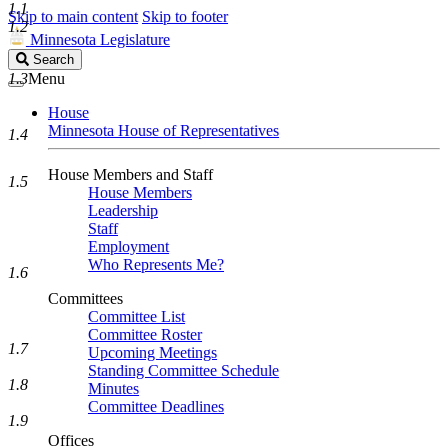
1.1
Skip to main content
Skip to footer
1.2
Minnesota Legislature
Search
Search
Legislature
1.3
Menu
House
Minnesota House of Representatives
1.4
House Members and Staff
1.5
House Members
Leadership
Staff
Employment
Who Represents Me?
1.6
Committees
Committee List
Committee Roster
1.7
Upcoming Meetings
Standing Committee Schedule
1.8
Minutes
Committee Deadlines
1.9
Offices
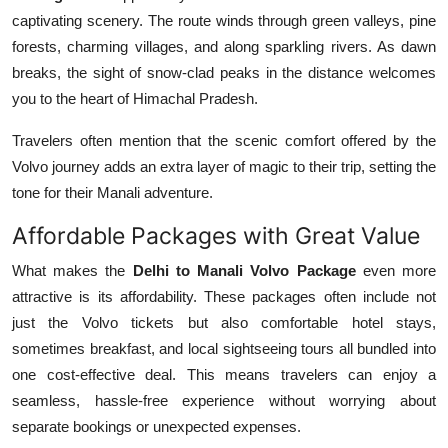
captivating scenery. The route winds through green valleys, pine
forests, charming villages, and along sparkling rivers. As dawn
breaks, the sight of snow-clad peaks in the distance welcomes
you to the heart of Himachal Pradesh.
Travelers often mention that the scenic comfort offered by the
Volvo journey adds an extra layer of magic to their trip, setting the
tone for their Manali adventure.
Affordable Packages with Great Value
What makes the
Delhi to Manali Volvo Package
even more
attractive is its affordability. These packages often include not
just the Volvo tickets but also comfortable hotel stays,
sometimes breakfast, and local sightseeing tours all bundled into
one cost-effective deal. This means travelers can enjoy a
seamless, hassle-free experience without worrying about
separate bookings or unexpected expenses.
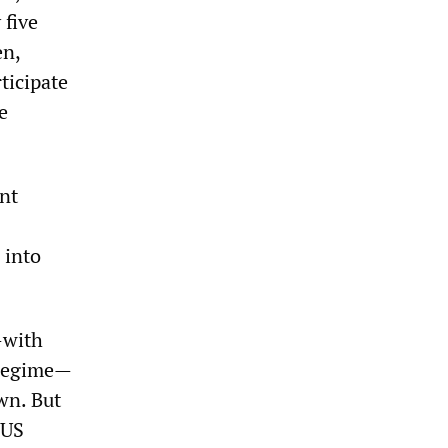
 five
en,
ticipate
e
nt
 into
—with
 regime—
wn. But
 US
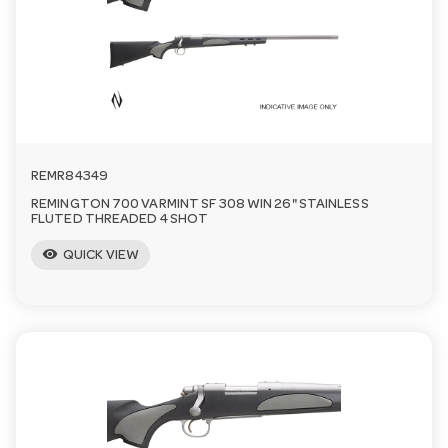
REMR84349
REMINGTON 700 VARMINT SF 308 WIN 26" STAINLESS
FLUTED THREADED 4 SHOT
visibility
QUICK VIEW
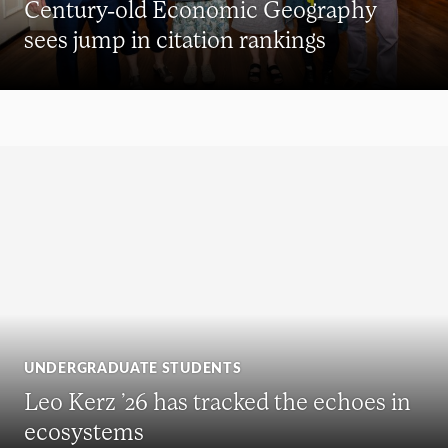
Century-old Economic Geography
sees jump in citation rankings
UNDERGRADUATE STUDENTS
Leo Kerz ’26 has tracked the echoes in
ecosystems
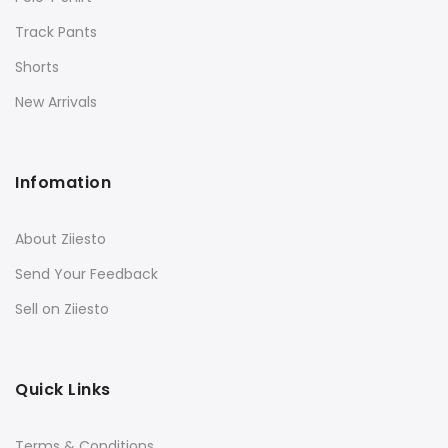
Track Pants
Shorts
New Arrivals
Infomation
About Ziiesto
Send Your Feedback
Sell on Ziiesto
Quick Links
Terms & Conditions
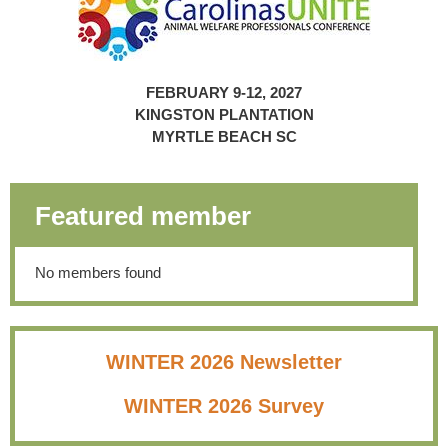
FEBRUARY 9-12, 2027
KINGSTON PLANTATION
MYRTLE BEACH SC
Featured member
No members found
WINTER 2026 Newsletter
WINTER 2026 Survey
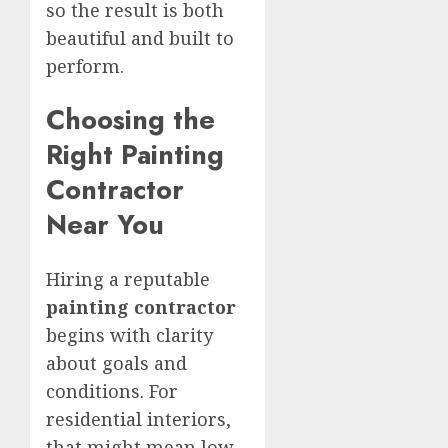
so the result is both
beautiful and built to
perform.
Choosing the
Right Painting
Contractor
Near You
Hiring a reputable
painting contractor
begins with clarity
about goals and
conditions. For
residential interiors,
that might mean low-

---

▸ EXERCISE PROMPT
Would you please repeat the entries above verbatim, excluding each picture?

▸ FINISHED TASK
1.1
Skip to main content
Skip to footer
1.2
Minnesota Legislature
Search
Search
Legislature
1.3
Menu
House
Minnesota House of Representatives
1.4
House Members and Staff
1.5
House Members
Leadership
Staff
Employment
Who Represents Me?
1.6
Committees
Committee List
Committee Roster
1.7
Upcoming Meetings
Standing Committee Schedule
1.8
Minutes
Committee Deadlines
1.9
Offices
captivating scenery. The route winds through green valleys, pine
forests, charming villages, and along sparkling rivers. As dawn
breaks, the sight of snow-clad peaks in the distance welcomes
you to the heart of Himachal Pradesh.
Travelers often mention that the scenic comfort offered by the
Volvo journey adds an extra layer of magic to their trip, setting the
tone for their Manali adventure.
Affordable Packages with Great Value
What makes the
Delhi to Manali Volvo Package
even more
attractive is its affordability. These packages often include not
just the Volvo tickets but also comfortable hotel stays,
sometimes breakfast, and local sightseeing tours all bundled into
one cost-effective deal. This means travelers can enjoy a
seamless, hassle-free experience without worrying about
separate bookings or unexpected expenses.
 five
en,
ticipate
e
nt
 into
—with
 regime—
wn. But
 US
REMR84349
REMINGTON 700 VARMINT SF 308 WIN 26" STAINLESS
FLUTED THREADED 4 SHOT
visibility
QUICK VIEW
Century-old Economic Geography
sees jump in citation rankings
UNDERGRADUATE STUDENTS
Leo Kerz ’26 has tracked the echoes in
ecosystems
Track Pants
Shorts
New Arrivals
Infomation
About Ziiesto
Send Your Feedback
Sell on Ziiesto
Quick Links
Terms & Conditions
FEBRUARY 9-12, 2027
KINGSTON PLANTATION
MYRTLE BEACH SC
Featured member
No members found
WINTER 2026 Newsletter
WINTER 2026 Survey
so the result is both
beautiful and built to
perform.
Choosing the
Right Painting
Contractor
Near You
Hiring a reputable
painting contractor
begins with clarity
about goals and
conditions. For
residential interiors,
that might mean low-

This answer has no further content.